By The Rev’d Dr John Deane
Executive Director, Anglican Board of Missions
As we think about the sacrifices made for the people they loved by the New Guinea Martyrs – 80 years ago this year – our thoughts may turn to what their priorities might be if they were alive today.
As nurses, teachers, priests and administrators, I believe that they would be horrified at the fact that the people of modern Papua New Guinea are among those with the least access to clean water in the world. And the already disastrous impact of this situation on the health of Papua New Guineans is further heightened at this time when COVID-19 is still silently killing or debilitating so many.
The Martyrs would have been passionate in their response and committed to do something about it.
Fortunately, the indigenous church they served and helped to build up, has a widely-networked health system which, with funds from our Australian church supporters, is committed to providing clean water access and hygiene training to communities, schools and health centres in the remote rural areas they serve. With new rainwater tanks, people are less likely to use dirty water for daily drinking and handwashing needs.
Simon, a Community Health Worker in charge of the remote Topura Community Health Post in Dogura Diocese, says this about the water problem… “Water is really a problem in our community especially during dry season.” With a population of 600-700 people, the villagers obtain their drinking water from a creek which collects rubbish and becomes muddy when it rains. However, following installation of a 5000-litre rainwater tank at the health post, Simon can say with gratitude, “Now that the tank is installed, every patient that enters the health post [about 100 each month] has access to clean drinking water and daily washing of hands”.

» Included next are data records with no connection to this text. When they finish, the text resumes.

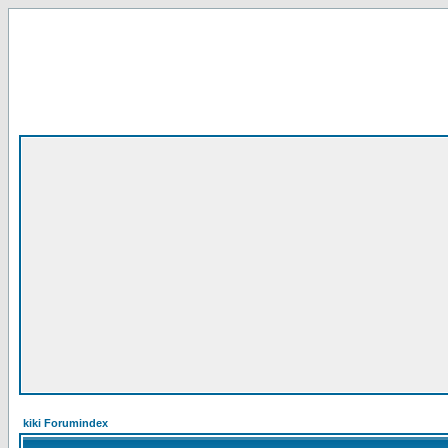
kiki Forumindex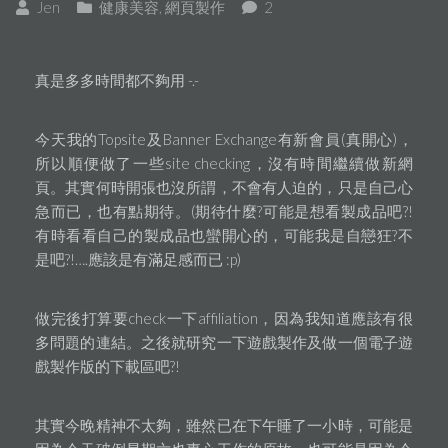
Jen
健康美容
,
網頁製作
2
真是多多時間都不夠用 -.-
今天我的Topsite及Banner Exchange有新會員(真開心)，
所以順便做了一些site checking，沒有時間繼續做新網
頁。其實何時開張也沒所謂，不會有人迫的，只是自己心
急而已，也有點期待。(期待什麼?可能是想看製成品吧?!
有時看看自己的製成品也蠻開心的，可能我是自戀狂?不
是吧?!….應該是有滿足感而已 :p)
做完後打算要check一下affiliation，因為我知道應該有很
多問題的連結。之後就研究一下遊戲製作及做一個電子遊
戲製作版的下載區吧?!
其實今晚精神不太夠，雖然已在下午睡了一小時，可能是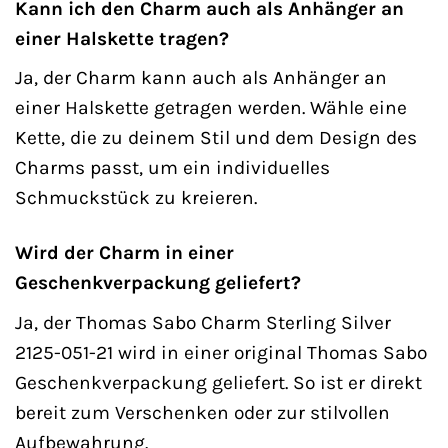
Kann ich den Charm auch als Anhänger an
einer Halskette tragen?
Ja, der Charm kann auch als Anhänger an
einer Halskette getragen werden. Wähle eine
Kette, die zu deinem Stil und dem Design des
Charms passt, um ein individuelles
Schmuckstück zu kreieren.
Wird der Charm in einer
Geschenkverpackung geliefert?
Ja, der Thomas Sabo Charm Sterling Silver
2125-051-21 wird in einer original Thomas Sabo
Geschenkverpackung geliefert. So ist er direkt
bereit zum Verschenken oder zur stilvollen
Aufbewahrung.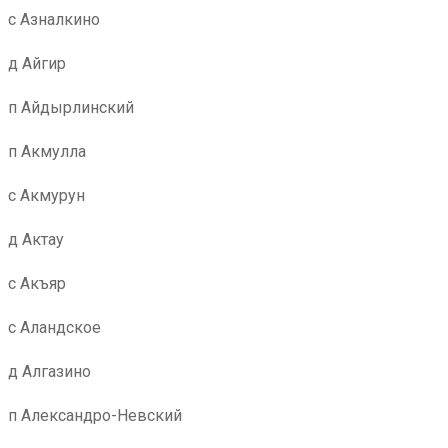
с Азналкино
д Айгир
п Айдырлинский
п Акмулла
с Акмурун
д Актау
с Акъяр
с Аландское
д Алгазино
п Александро-Невский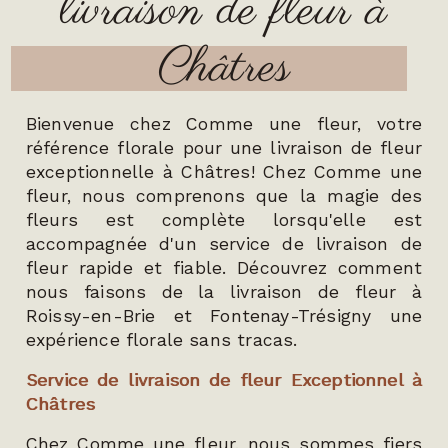
livraison de fleur à
Châtres
Bienvenue chez Comme une fleur, votre
référence florale pour une livraison de fleur
exceptionnelle à Châtres! Chez Comme une
fleur, nous comprenons que la magie des
fleurs est complète lorsqu'elle est
accompagnée d'un service de livraison de
fleur rapide et fiable. Découvrez comment
nous faisons de la livraison de fleur à
Roissy-en-Brie et Fontenay-Trésigny une
expérience florale sans tracas.
Service de livraison de fleur Exceptionnel à
Châtres
Chez Comme une fleur, nous sommes fiers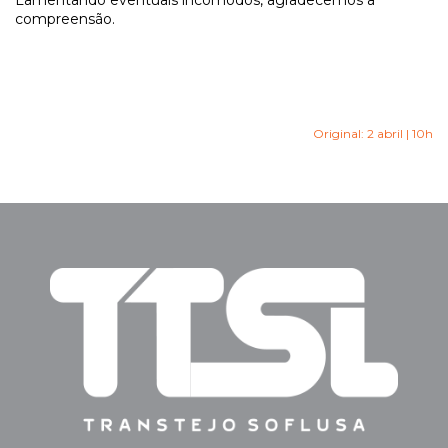
Lamentando eventuais incómodos, agradecemos a
compreensão.
Original: 2 abril | 10h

Your generous support will help us to help the church in Papua New Guinea to provide rainwater tanks to many more villages, health centres and schools, thus reducing the burden of waterborne diseases, which hit small children particularly hard. It will also provide a means of improving hand hygiene and will contribute to stopping the spread of other diseases such as COVID-19.
You can download the flyer with a form to make a donation here.
All gifts to this appeal over $2 are tax deductible.
Please give generously to this year’s Martyrs Appeal.
The Martyrs Day Evensong will be held at St Cuthbert’s Prospect on Friday, 2 September at 6 pm. The ABM’s Executive Director, the Rev’d Dr. John Deane will be the preacher.
It will be followed by a supper, of which all are welcome.
There will also be an ABM Supporters Morning Tea with The Rev’d John Deane on Saturday 3 September at St Saviour’s Glen Osmond at 10.30 am and an afternoon tea for ABM Supporters at 2 pm on the Saturday September at St Margaret’s, McLaren Vale.